Behzad portrays the Battle of Iskandar and Darius as a scene of pursuit of the enemy. The illustration shows a standard bearer with a royal banner proudly fluttering in the wind, musicians,warriors attack individual enemy soldiers, who, desperately resisting. In the center, a rider in a green kaba, wearing a helmet with a high plume, stands out from the other figures.
It should be especially noted how Behzad realistically expresses the full dynamics of the movement of the riders, depicting them from different angles. As in the previous miniatures, Behzad uses some traditional characters: for example, a horseman at the top, at full gallop piercing the enemy with a lance, or another escaping warrior cutting with a swing with a sword in the center (cf. the Shah-nama by Juki), but he never copies them and interprets them in his own way, adding realistic details. E.g., the rider, in whose back a spear is stabbed, has lost his helmet, and his horse stumbles: it is clear that he has lost this battle.

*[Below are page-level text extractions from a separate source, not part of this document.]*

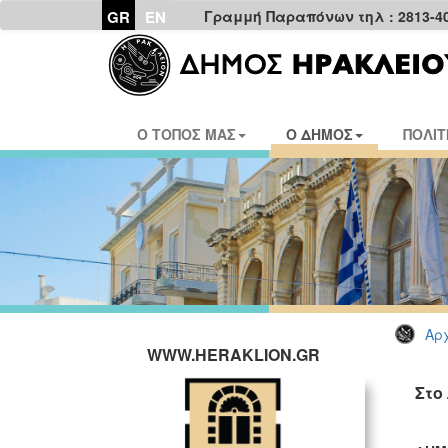
GR
EN
Γραμμή Παραπόνων τηλ : 2813-4
Ο ΤΟΠΟΣ ΜΑΣ
Ο ΔΗΜΟΣ
ΠΟΛΙΤ
Αρχ
WWW.HERAKLION.GR
Στο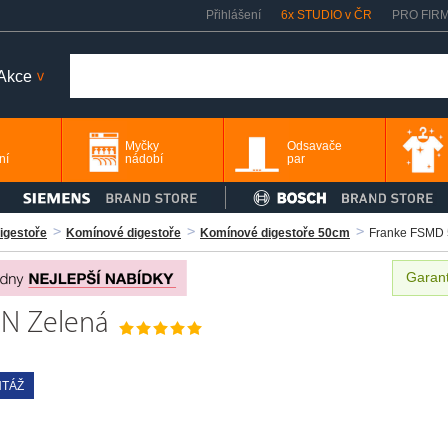
Přihlášení
6x STUDIO v ČR
PRO FIR
Akce
>
Myčky
Odsavače
ní
nádobí
par
igestoře
Komínové digestoře
Komínové digestoře 50cm
Franke FSMD 
Garant
N Zelená
TÁŽ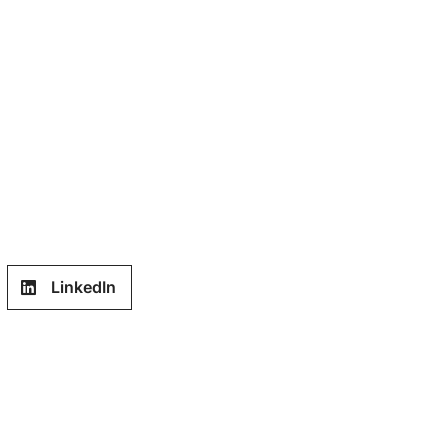
LinkedIn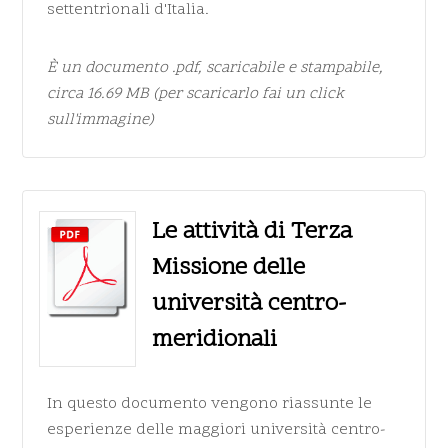
settentrionali d'Italia.
È un documento
.pdf
, scaricabile e stampabile,
circa 16.69 MB (per scaricarlo fai un click
sull'immagine)
Le attività di Terza
Missione delle
università centro-
meridionali
In questo documento vengono riassunte le
esperienze delle maggiori università centro-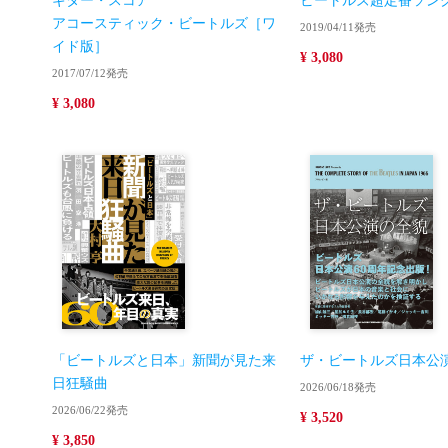
ギター・スコア
ビートルズ超定番ソング
アコースティック・ビートルズ［ワ
2019/04/11発売
イド版］
¥ 3,080
2017/07/12発売
¥ 3,080
「ビートルズと日本」新聞が見た来
ザ・ビートルズ日本公
日狂騒曲
2026/06/18発売
2026/06/22発売
¥ 3,520
¥ 3,850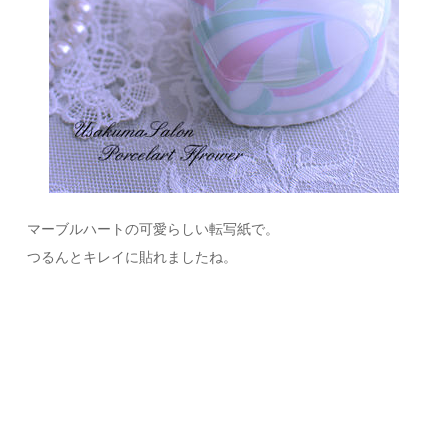
マーブルハートの可愛らしい転写紙で。
つるんとキレイに貼れましたね。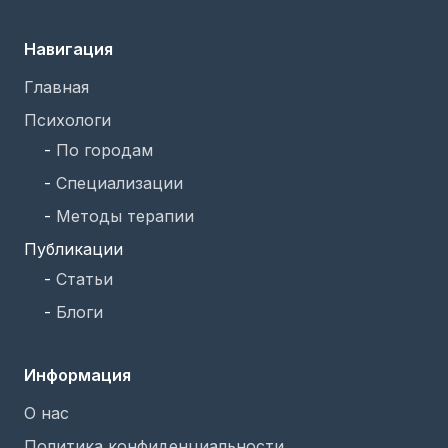
Навигация
Главная
Психологи
-
По городам
-
Специализации
-
Методы терапии
Публикации
-
Статьи
-
Блоги
Информация
О нас
Политика конфиденциальности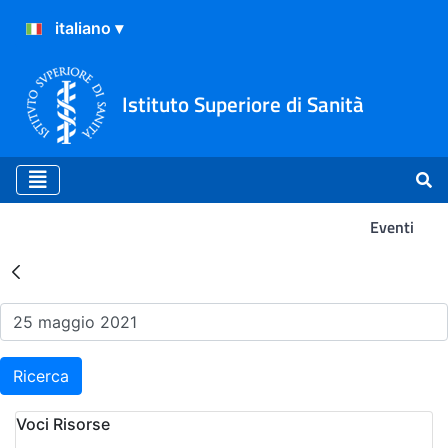
Istituto Superiore di Sanità
Eventi
Risultati della Ricerca - Ev
Ricerca
Voci Risorse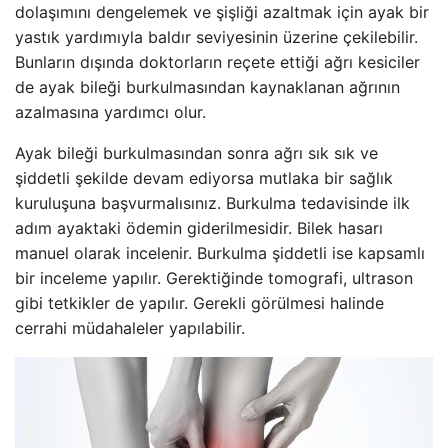
dolaşımını dengelemek ve şişliği azaltmak için ayak bir
yastık yardımıyla baldır seviyesinin üzerine çekilebilir.
Bunların dışında doktorların reçete ettiği ağrı kesiciler
de ayak bileği burkulmasından kaynaklanan ağrının
azalmasına yardımcı olur.
Ayak bileği burkulmasından sonra ağrı sık sık ve
şiddetli şekilde devam ediyorsa mutlaka bir sağlık
kuruluşuna başvurmalısınız. Burkulma tedavisinde ilk
adım ayaktaki ödemin giderilmesidir. Bilek hasarı
manuel olarak incelenir. Burkulma şiddetli ise kapsamlı
bir inceleme yapılır. Gerektiğinde tomografi, ultrason
gibi tetkikler de yapılır. Gerekli görülmesi halinde
cerrahi müdahaleler yapılabilir.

Behzad often repeats his own finds (the standard bearer and the drummer) or adds subtly noted details. E.g., in the left corner there is an image of a horseman attacked by foot soldiers – one, a white-bearded dark-faced old man pulls him by the legs from the horse, while the second, swinging a sword, grabs the horse by the bridle. Contemporaries not in vain recognized Behzad as a wonderful battle painter. In his works on the battle theme, he, as in other genres, improved the achievements of his predecessors in the field of composition and iconography, the interpretation of individual characters or scenes, he himself created original compositions that would later be used by his apprentices and followers.